# Confessions of an Eco-Rebel...



## Thx (Sep 11, 2013)

Hello children of the soil, naturephiles and just people who like to eat food,

The town I live in used to be mostly farmland. A rich valley and the town was just Main St., not much bigger than Mayberry.

Well, along come the 1950s and the city decided to expand the commercial zoning...

So, there are still a few farms left, but most have been supplanted by warehouses.

We must have a couple hundred.

And between the warehouses are large empty fields...

A few years ago I wondered about SHTF like many others.

What would our govt. do in the event of a nationwide disaster, natural or man made?

Heck, these guys couldn't handle Katrina.

So, I have been like a Johnny Appleseed around here.

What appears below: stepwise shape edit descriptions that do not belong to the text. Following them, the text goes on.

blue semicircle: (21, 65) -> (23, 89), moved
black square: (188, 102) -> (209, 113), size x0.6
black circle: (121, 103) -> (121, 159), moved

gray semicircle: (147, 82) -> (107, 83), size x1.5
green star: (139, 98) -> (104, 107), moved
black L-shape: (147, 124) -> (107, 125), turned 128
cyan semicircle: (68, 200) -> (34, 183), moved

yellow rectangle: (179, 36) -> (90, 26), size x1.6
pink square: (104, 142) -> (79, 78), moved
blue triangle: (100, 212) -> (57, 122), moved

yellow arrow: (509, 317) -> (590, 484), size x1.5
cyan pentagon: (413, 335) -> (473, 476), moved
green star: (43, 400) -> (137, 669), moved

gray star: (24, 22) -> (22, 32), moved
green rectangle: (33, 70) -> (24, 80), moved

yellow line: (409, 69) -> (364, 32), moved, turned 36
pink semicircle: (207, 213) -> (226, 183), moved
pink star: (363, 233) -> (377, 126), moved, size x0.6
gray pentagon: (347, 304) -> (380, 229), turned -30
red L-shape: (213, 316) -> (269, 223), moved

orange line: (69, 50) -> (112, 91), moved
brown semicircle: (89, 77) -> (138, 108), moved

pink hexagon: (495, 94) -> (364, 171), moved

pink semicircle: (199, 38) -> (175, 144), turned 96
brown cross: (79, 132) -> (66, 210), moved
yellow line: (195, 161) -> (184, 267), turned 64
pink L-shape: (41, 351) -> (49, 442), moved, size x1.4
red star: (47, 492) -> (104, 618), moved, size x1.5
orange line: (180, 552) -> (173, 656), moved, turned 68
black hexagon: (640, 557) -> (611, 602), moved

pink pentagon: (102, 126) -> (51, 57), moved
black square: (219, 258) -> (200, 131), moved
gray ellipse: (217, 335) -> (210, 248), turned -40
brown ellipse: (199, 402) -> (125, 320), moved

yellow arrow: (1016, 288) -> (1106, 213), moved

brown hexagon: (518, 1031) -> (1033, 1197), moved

I plant tomatoes, melons, bell peppers, squash, beans, carrots etc. in select places around town.

All those fallow fields going to waste.

My thinking is that critters and birds will spread the seeds and before you know it tomatoes will be growing between the cracks in the city sidewalks, lol.

Now, officially I am trespassing to do some of this, so it's a bit of a thrill, and I can just see the look on a cop's face when he busts me for planting seeds.

"Hey man, the Earth belongs to everyone..."

Where do you live? Start doing this in your town, tell your friends, next spring is just around the corner, let's stick it to the man with produce! 


Thx


----------



## liberationmoves (Jan 26, 2015)

This is a great idea. I would add trees to the food too.


----------



## Durp (Apr 16, 2015)

You are awsome. Thank you for existing!


----------



## VikingAdventurer (Apr 16, 2015)

I'm just gonna walk around and plant cannabis... ::lurking::


----------